🤖 AI Summary
Existing indoor navigation systems for visually impaired individuals rely heavily on fixed infrastructure (e.g., beacons) and exhibit poor adaptability to dynamic environments.
Method: This paper introduces the first LLM-driven end-to-end floorplan parsing framework that automatically converts architectural floorplans into structured knowledge graphs and generates natural-language navigation instructions—eliminating dependence on physical infrastructure. The approach integrates multimodal foundation models, Claude 3.7 Sonnet, few-shot prompting, and graph-structured spatial modeling, replacing handcrafted rules and pixel-level visual reasoning with knowledge-graph-based representation.

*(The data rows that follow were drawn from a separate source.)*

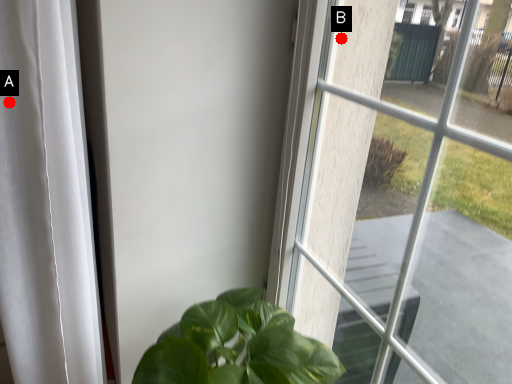 Question: Two points are circled on the image, labeled by A and B beside each circle. Which point appears farthest from the camera in this image?

Choices:
 (A) A is further
 (B) B is further

Answer: (B) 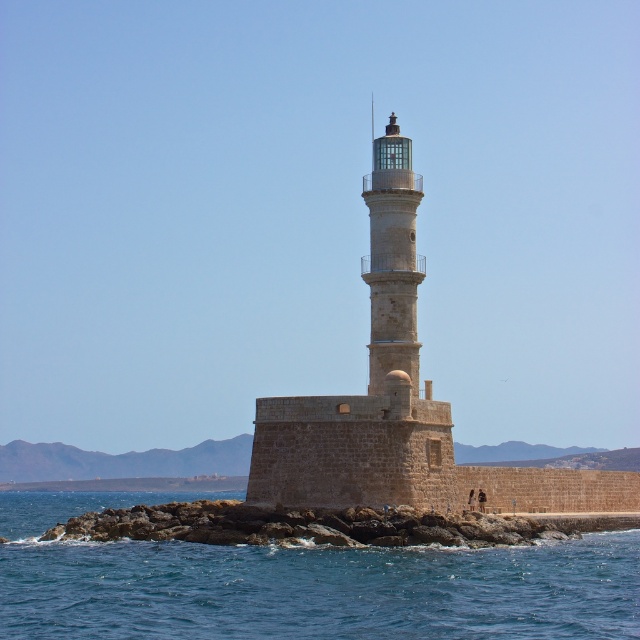 Between point (609, 588) and point (284, 451), which one is positioned behind?

Positioned behind is point (284, 451).

Is blue water at lower left closer to the viewer compared to beige stone lighthouse at center?

Yes, blue water at lower left is closer to the viewer.

This screenshot has height=640, width=640. What do you see at coordinates (301, 582) in the screenshot? I see `blue water at lower left` at bounding box center [301, 582].

Identify the location of blue water at lower left. The image size is (640, 640). (301, 582).

Is beige stone lighthouse at center wider than smooth stone lighthouse at center?

Correct, the width of beige stone lighthouse at center exceeds that of smooth stone lighthouse at center.

Is beige stone lighthouse at center to the left of smooth stone lighthouse at center from the viewer's perspective?

No, beige stone lighthouse at center is not to the left of smooth stone lighthouse at center.

The image size is (640, 640). Find the location of `beige stone lighthouse at center`. beige stone lighthouse at center is located at coordinates (369, 381).

Image resolution: width=640 pixels, height=640 pixels. Identify the location of beige stone lighthouse at center. (369, 381).

Between blue water at lower left and smooth stone lighthouse at center, which one has less height?

blue water at lower left is shorter.

Can you confirm if blue water at lower left is positioned to the right of smooth stone lighthouse at center?

No, blue water at lower left is not to the right of smooth stone lighthouse at center.

In order to click on blue water at lower left in this screenshot , I will do 301,582.

Locate an element on the screen. Image resolution: width=640 pixels, height=640 pixels. blue water at lower left is located at coordinates (301, 582). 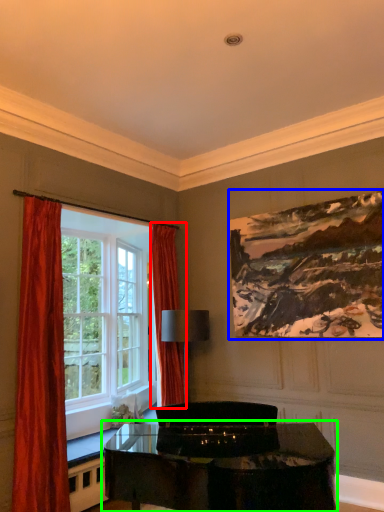 Question: Based on their relative distances, which object is farther from curtain (highlighted by a red box)? Choose from picture frame (highlighted by a blue box) and table (highlighted by a green box).

Choices:
 (A) picture frame
 (B) table

Answer: (B) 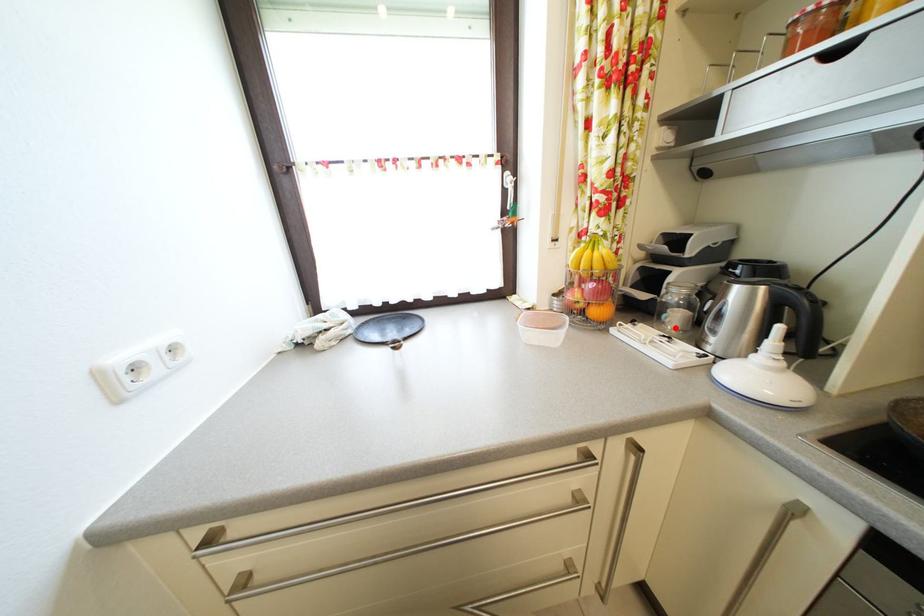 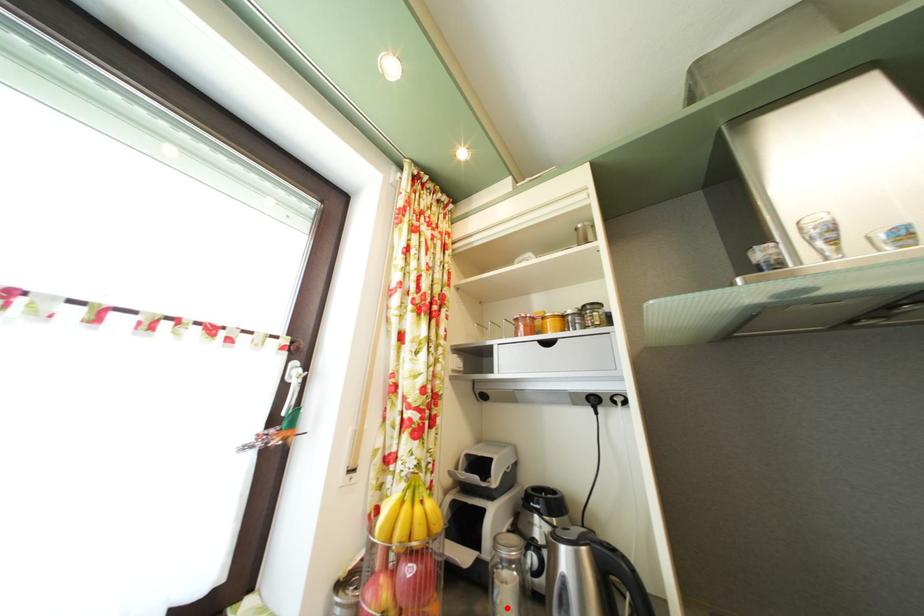 Looking at this image, I am providing you with two images of the same scene from different viewpoints. A red point is marked on the first image and another point is marked on the second image. Is the marked point in image1 the same physical position as the marked point in image2?

Yes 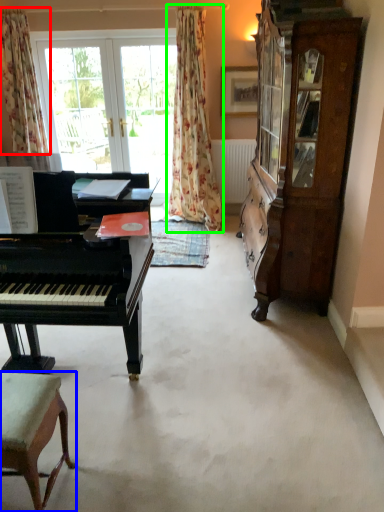 Question: Which object is the closest to the curtain (highlighted by a red box)? Choose among these: chair (highlighted by a blue box) or curtain (highlighted by a green box).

Contribution/Results: Evaluated on the MP-1 dataset under a 5-shot setting, the framework achieves navigation accuracy of 92.3%, 76.9%, and 61.5% for short, medium, and long paths, respectively. Graph-structured modeling improves navigation success rate by 15.4% over direct visual reasoning, significantly enhancing robustness in dynamic environments and cross-scenario generalization.
📝 Abstract
Indoor navigation remains a critical challenge for people with visual impairments. The current solutions mainly rely on infrastructure-based systems, which limit their ability to navigate safely in dynamic environments. We propose a novel navigation approach that utilizes a foundation model to transform floor plans into navigable knowledge graphs and generate human-readable navigation instructions. Floorplan2Guide integrates a large language model (LLM) to extract spatial information from architectural layouts, reducing the manual preprocessing required by earlier floorplan parsing methods. Experimental results indicate that few-shot learning improves navigation accuracy in comparison to zero-shot learning on simulated and real-world evaluations. Claude 3.7 Sonnet achieves the highest accuracy among the evaluated models, with 92.31%, 76.92%, and 61.54% on the short, medium, and long routes, respectively, under 5-shot prompting of the MP-1 floor plan. The success rate of graph-based spatial structure is 15.4% higher than that of direct visual reasoning among all models, which confirms that graphical representation and in-context learning enhance navigation performance and make our solution more precise for indoor navigation of Blind and Low Vision (BLV) users.